§ Records supplied
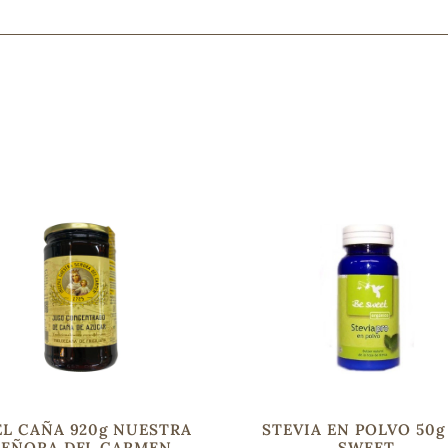
Mascarillas, peeling y exfoliantes
Higiene íntima
Hidrolatos y aguas florales
Cuidado facial
Higiene y cuidado capilar
Higiene bucal
Protección solar y bronceadores
¿No e
contá
EL CAÑA 920g NUESTRA
STEVIA EN POLVO 50g
SEÑORA DEL CARMEN
SWEET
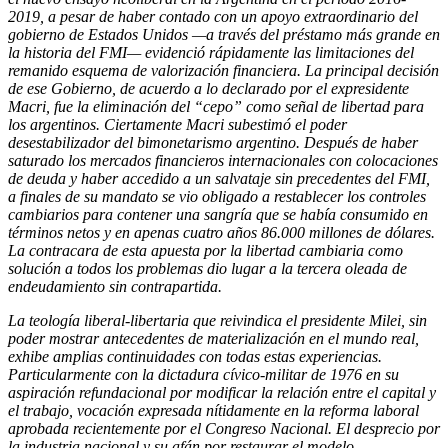
2019, a pesar de haber contado con un apoyo extraordinario del
gobierno de Estados Unidos —a través del préstamo más grande en
la historia del FMI— evidenció rápidamente las limitaciones del
remanido esquema de valorización financiera. La principal decisión
de ese Gobierno, de acuerdo a lo declarado por el expresidente
Macri, fue la eliminación del “cepo” como señal de libertad para
los argentinos. Ciertamente Macri subestimó el poder
desestabilizador del bimonetarismo argentino. Después de haber
saturado los mercados financieros internacionales con colocaciones
de deuda y haber accedido a un salvataje sin precedentes del FMI,
a finales de su mandato se vio obligado a restablecer los controles
cambiarios para contener una sangría que se había consumido en
términos netos y en apenas cuatro años 86.000 millones de dólares.
La contracara de esta apuesta por la libertad cambiaria como
solución a todos los problemas dio lugar a la tercera oleada de
endeudamiento sin contrapartida.
La teología liberal-libertaria que reivindica el presidente Milei, sin
poder mostrar antecedentes de materialización en el mundo real,
exhibe amplias continuidades con todas estas experiencias.
Particularmente con la dictadura cívico-militar de 1976 en su
aspiración refundacional por modificar la relación entre el capital y
el trabajo, vocación expresada nítidamente en la reforma laboral
aprobada recientemente por el Congreso Nacional. El desprecio por
la industria nacional y su afán por restaurar el modelo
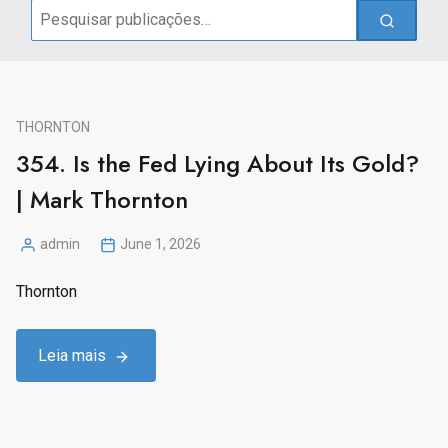
Search
for:
THORNTON
354. Is the Fed Lying About Its Gold?
| Mark Thornton
admin
June 1, 2026
Posted
by
Thornton
Leia mais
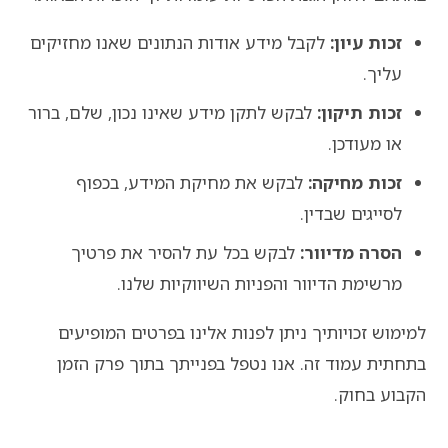
זכות עיון:
לקבל מידע אודות הנתונים שאנו מחזיקים
עליך.
זכות תיקון:
לבקש לתקן מידע שאינו נכון, שלם, ברור
או מעודכן.
זכות מחיקה:
לבקש את מחיקת המידע, בכפוף
לסייגים שבדין.
הסרה מדיוור:
לבקש בכל עת להסיר את פרטיך
מרשימת הדיוור והפניות השיווקיות שלנו.
למימוש זכויותיך ניתן לפנות אלינו בפרטים המופיעים
בתחתית עמוד זה. אנו נטפל בפנייתך בתוך פרק הזמן
הקבוע בחוק.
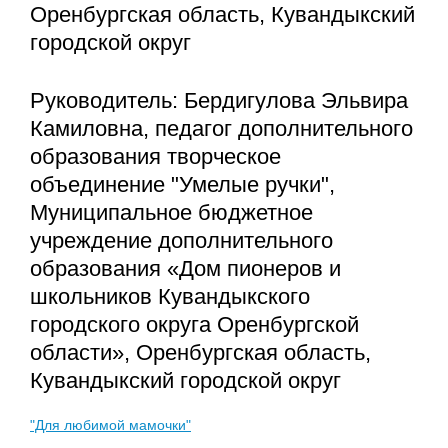
Оренбургская область, Кувандыкский
городской округ
Руководитель: Бердигулова Эльвира
Камиловна, педагог дополнительного
образования творческое
объединение "Умелые ручки",
Муниципальное бюджетное
учреждение дополнительного
образования «Дом пионеров и
школьников Кувандыкского
городского округа Оренбургской
области», Оренбургская область,
Кувандыкский городской округ
"Для любимой мамочки"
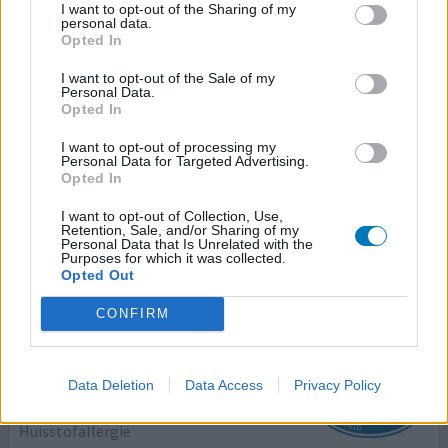
28-09-2023 | Vrouw | 54
I want to opt-out of the Sharing of my
personal data.
Opted In
azelastinehydrochloride/fluticasonpropionaat
I want to opt-out of the Sale of my
Huisstofallergie
Personal Data.
Opted In
Effectiviteit
I want to opt-out of processing my
Hoeveelheid bijwerkingen
Personal Data for Targeted Advertising.
Opted In
Heel blij mee! Geen loopneus meer, geen verstopte neus
I want to opt-out of Collection, Use,
meer. Geen continue kriebel aan de neus . En ik slaap
Retention, Sale, and/or Sharing of my
zelfs beter!
Personal Data that Is Unrelated with the
Purposes for which it was collected.
Opted Out
geef mening
CONFIRM
Fluticason neusspray
Data Deletion
Data Access
Privacy Policy
18-06-2023 | Vrouw | 50
fluticason
Huisstofallergie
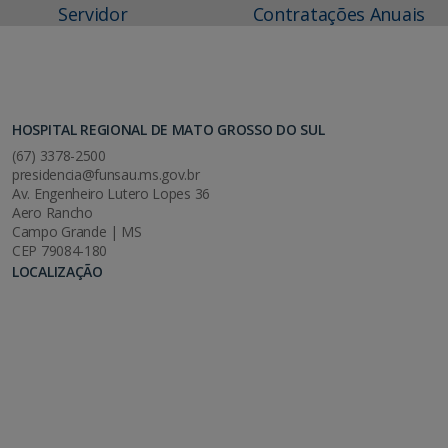
Servidor
Contratações Anuais
HOSPITAL REGIONAL DE MATO GROSSO DO SUL
(67) 3378-2500
presidencia@funsau.ms.gov.br
Av. Engenheiro Lutero Lopes 36
Aero Rancho
Campo Grande | MS
CEP 79084-180
LOCALIZAÇÃO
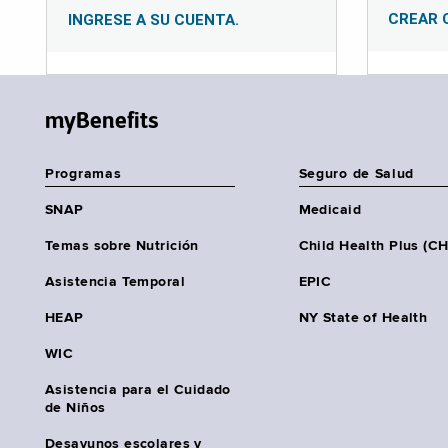
CREAR 
INGRESE A SU CUENTA.
myBenefits
Programas
Seguro de Salud
SNAP
Medicaid
Temas sobre Nutrición
Child Health Plus (C
Asistencia Temporal
EPIC
HEAP
NY State of Health
WIC
Asistencia para el Cuidado
de Niños
Desayunos escolares y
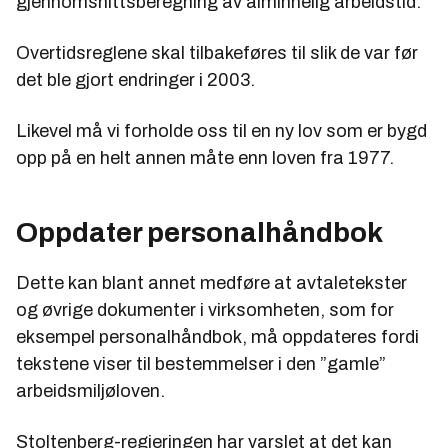
gjennomsnittsberegning av alminnelig arbeidstid.
Overtidsreglene skal tilbakeføres til slik de var før
det ble gjort endringer i 2003.
Likevel må vi forholde oss til en ny lov som er bygd
opp på en helt annen måte enn loven fra 1977.
Oppdater personalhåndbok
Dette kan blant annet medføre at avtaletekster
og øvrige dokumenter i virksomheten, som for
eksempel personalhåndbok, må oppdateres fordi
tekstene viser til bestemmelser i den ”gamle”
arbeidsmiljøloven.
Stoltenberg-regjeringen har varslet at det kan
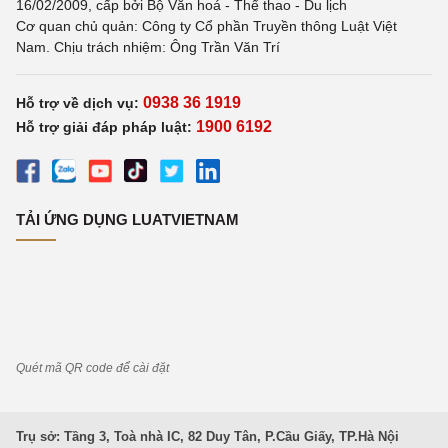
16/02/2009, cấp bởi Bộ Văn hoá - Thể thao - Du lịch
Cơ quan chủ quản: Công ty Cổ phần Truyền thông Luật Việt
Nam. Chịu trách nhiệm: Ông Trần Văn Trí
0938 36 1919
Hỗ trợ về dịch vụ:
1900 6192
Hỗ trợ giải đáp pháp luật:
TẢI ỨNG DỤNG LUATVIETNAM
Quét mã QR code để cài đặt
Trụ sở: Tầng 3, Toà nhà IC, 82 Duy Tân, P.Cầu Giấy, TP.Hà Nội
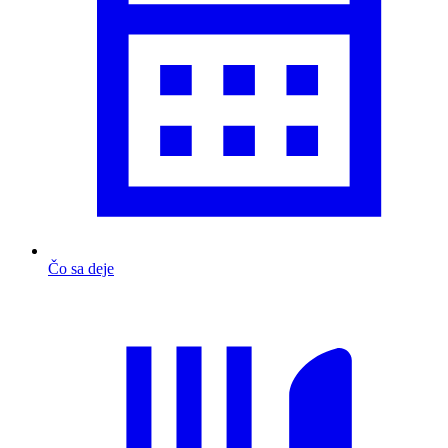
Čo sa deje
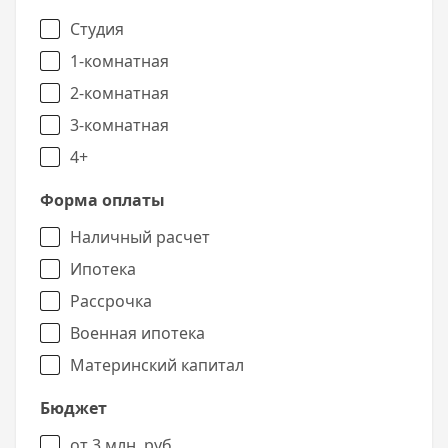
Студия
1-комнатная
2-комнатная
3-комнатная
4+
Форма оплаты
Наличный расчет
Ипотека
Рассрочка
Военная ипотека
Материнский капитал
Бюджет
от 3 млн. руб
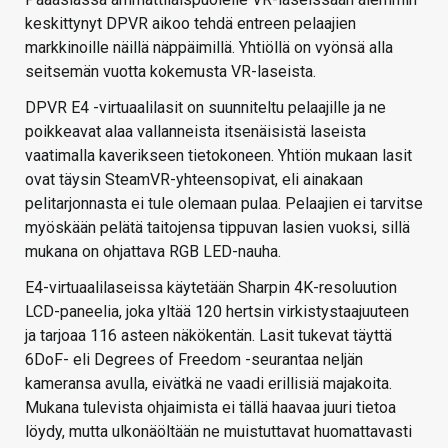
keskittynyt DPVR aikoo tehdä entreen pelaajien
markkinoille näillä näppäimillä. Yhtiöllä on vyönsä alla
seitsemän vuotta kokemusta VR-laseista.
DPVR E4 -virtuaalilasit on suunniteltu pelaajille ja ne
poikkeavat alaa vallanneista itsenäisistä laseista
vaatimalla kaverikseen tietokoneen. Yhtiön mukaan lasit
ovat täysin SteamVR-yhteensopivat, eli ainakaan
pelitarjonnasta ei tule olemaan pulaa. Pelaajien ei tarvitse
myöskään pelätä taitojensa tippuvan lasien vuoksi, sillä
mukana on ohjattava RGB LED-nauha.
E4-virtuaalilaseissa käytetään Sharpin 4K-resoluution
LCD-paneelia, joka yltää 120 hertsin virkistystaajuuteen
ja tarjoaa 116 asteen näkökentän. Lasit tukevat täyttä
6DoF- eli Degrees of Freedom -seurantaa neljän
kameransa avulla, eivätkä ne vaadi erillisiä majakoita.
Mukana tulevista ohjaimista ei tällä haavaa juuri tietoa
löydy, mutta ulkonäöltään ne muistuttavat huomattavasti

§ What you have to do
Skip the pictures, please, and transcribe only the lines from the beginning of the material through the one that contains "poder mostrar antecedentes".

§ Your solution
Mascarillas, peeling y exfoliantes
Higiene íntima
Hidrolatos y aguas florales
Cuidado facial
Higiene y cuidado capilar
Higiene bucal
Protección solar y bronceadores
¿No e
contá
EL CAÑA 920g NUESTRA
STEVIA EN POLVO 50g
SEÑORA DEL CARMEN
SWEET
2019, a pesar de haber contado con un apoyo extraordinario del
gobierno de Estados Unidos —a través del préstamo más grande en
la historia del FMI— evidenció rápidamente las limitaciones del
remanido esquema de valorización financiera. La principal decisión
de ese Gobierno, de acuerdo a lo declarado por el expresidente
Macri, fue la eliminación del “cepo” como señal de libertad para
los argentinos. Ciertamente Macri subestimó el poder
desestabilizador del bimonetarismo argentino. Después de haber
saturado los mercados financieros internacionales con colocaciones
de deuda y haber accedido a un salvataje sin precedentes del FMI,
a finales de su mandato se vio obligado a restablecer los controles
cambiarios para contener una sangría que se había consumido en
términos netos y en apenas cuatro años 86.000 millones de dólares.
La contracara de esta apuesta por la libertad cambiaria como
solución a todos los problemas dio lugar a la tercera oleada de
endeudamiento sin contrapartida.
La teología liberal-libertaria que reivindica el presidente Milei, sin
poder mostrar antecedentes de materialización en el mundo real,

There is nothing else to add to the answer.